For the first time since match play was suspended March 12 due to the COVID-19 pandemic, Major League Soccer action will resume July 8 with the historic and unprecedented MLS is Back Tournament. This one-of-a-kind competition will see all 26 clubs descend on ESPN Wide World of Sports Complex at Walt Disney World Resort in Florida, marking the emphatic return of men's professional soccer in the United States after a near four-month hiatus.
As the opening match approaches, SportingKC.com is presenting a 20-day preview of the World-Cup style tournament from June 18 through July 7 called Countdown to MLS is Back presented by Children's Mercy Sports Medicine Center.
Sporting Kansas City will kick off their Group D campaign on July 12 against rivals Minnesota United FC before facing the Colorado Rapids on July 17 and Real Salt Lake on July 22, with all three games shown live nationally on ESPN, ESPN Deportes and the ESPN app. To visit the series homepage as it expands, head to SportingKC.com/MLSisBack.
Sporting Kansas City’s visit to Disney World for the MLS is Back Tournament will be chock full of unique experiences for players and coaches involved.
Living in a luxurious bubble at the Swan and Dolphin Resort. Testing for COVID-19 every other day. Eating all meals as a team in a designated meal room. Adjusting to high humidity with temperatures in the 90s. Playing competitive MLS matches without fans in attendance. Taking the field for an 8 a.m. CT kickoff, by far the earliest start to a game in club history.
To put it plainly, almost everything about the MLS is Back Tournament is—to use a word that has surfaced over and over again during the coronavirus pandemic—unprecedented.
The one-of-a-kind setting for this competition makes it even harder to predict which teams will thrive in the weeks ahead.

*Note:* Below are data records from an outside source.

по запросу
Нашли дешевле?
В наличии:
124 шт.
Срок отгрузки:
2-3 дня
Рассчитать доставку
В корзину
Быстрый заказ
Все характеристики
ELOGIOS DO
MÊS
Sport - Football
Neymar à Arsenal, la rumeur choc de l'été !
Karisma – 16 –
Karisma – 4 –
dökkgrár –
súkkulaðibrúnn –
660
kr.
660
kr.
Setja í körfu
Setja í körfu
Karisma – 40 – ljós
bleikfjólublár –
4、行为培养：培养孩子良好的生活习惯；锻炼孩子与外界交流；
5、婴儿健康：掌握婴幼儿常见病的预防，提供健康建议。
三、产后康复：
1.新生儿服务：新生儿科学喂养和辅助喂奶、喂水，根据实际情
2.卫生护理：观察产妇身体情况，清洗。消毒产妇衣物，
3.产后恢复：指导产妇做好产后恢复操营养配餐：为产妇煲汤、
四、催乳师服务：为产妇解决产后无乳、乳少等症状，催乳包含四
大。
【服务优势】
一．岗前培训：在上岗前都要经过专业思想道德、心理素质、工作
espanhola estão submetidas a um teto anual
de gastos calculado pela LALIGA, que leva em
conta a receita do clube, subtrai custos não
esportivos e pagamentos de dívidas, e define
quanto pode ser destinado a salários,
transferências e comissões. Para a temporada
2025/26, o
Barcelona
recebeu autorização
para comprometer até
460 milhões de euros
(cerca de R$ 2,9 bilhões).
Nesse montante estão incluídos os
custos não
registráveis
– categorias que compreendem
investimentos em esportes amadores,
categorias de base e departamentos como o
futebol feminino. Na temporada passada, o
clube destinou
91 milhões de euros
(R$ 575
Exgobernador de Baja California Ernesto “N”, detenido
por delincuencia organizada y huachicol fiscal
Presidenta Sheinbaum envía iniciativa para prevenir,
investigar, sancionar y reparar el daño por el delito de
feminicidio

Sporting Kansas City—and the other 25 MLS clubs, for that matter—have simply never been in this position before.
However, three components of the MLS is Back Tournament aren’t new to Sporting. This previously charted territory consists of (1) neutral-site matches, (2) visiting Florida and (3) playing in tournament-style competitions.
Neutral-Site Matches
Sporting will be the designated home team for its first two group stage games against Minnesota and Colorado before facing Real Salt Lake as the away side. But for all intents and purposes, these are neutral-site contests.
Incredibly enough, Sporting has played just two true neutral-site matches in the club’s 906-game history across all competitions: the 2000 and 2004 MLS Cups. Kansas City defeated the Chicago Fire 1-0 in MLS Cup 2000 at RFK Stadium in Washington, D.C. prior to falling 3-2 to D.C. United in MLS Cup 2004 at Dignity Health Sports Park in Carson, California.
On June 21, 2009, Kansas City faced Mexican side Atlas in a faux-neutral-site game at Hermann Stadium in St. Louis, Missouri. The Wizards were technically the home team but chose to play the SuperLiga matchup four hours east of Kansas City to give St. Louis soccer fans the opportunity to catch a game between two top-flight North American clubs.
Playing in Florida
Sporting made frequent trips to the Sunshine State during the early years of MLS when the Tampa Bay Mutiny and Miami Fusion competed in the East. Since both clubs folded at the end of the 2001 season, Sporting has played just three competitive matches in Florida, all against Orlando City SC within the last five years.
Sporting has a 4-11-3 record in Florida across all competitions, with all four wins coming against the Mutiny between 1997 and 2001. Kansas City never beat the Fusion in Miami and has yet to defeat Orlando in three previous trips to Central Florida.
And what about the other three teams in Group D? The Colorado Rapids are 5-13-0 all-time in Florida, most recently prevailing in the 2012 U.S. Open Cup against the second-division Tampa Bay Rowdies. Colorado claimed four road wins over the Mutiny but never won at Miami and have lost all three MLS matches at Orlando.
As for Real Salt Lake and Minnesota, the sample sizes are small. RSL are 0-1-2 in three visits to Florida—all against Orlando in MLS play—while the Loons’ lone trip to the Lions resulted in a 2-1 regular season victory in March 2018.
Tournament-Style Competitions
If we look solely at Group D, Sporting has the richest history of tournament-style success. The club has won a total of six cups—two MLS Cups and four Open Cup titles—including four since 2012.
Real Salt Lake won MLS Cup 2009—their only major cup championship to date—and notably finished as runners-up in the Open Cup and MLS Cup in 2013.
Former second-division sides Orlando and Minnesota are far newer to MLS, with the Loons making their first cup final appearance last fall with an Open Cup defeat to Atlanta United FC. Orlando has yet to reach the MLS postseason in five tries, and their best Open Cup finish came in 2019 when they reached the semifinals before falling to Atlanta.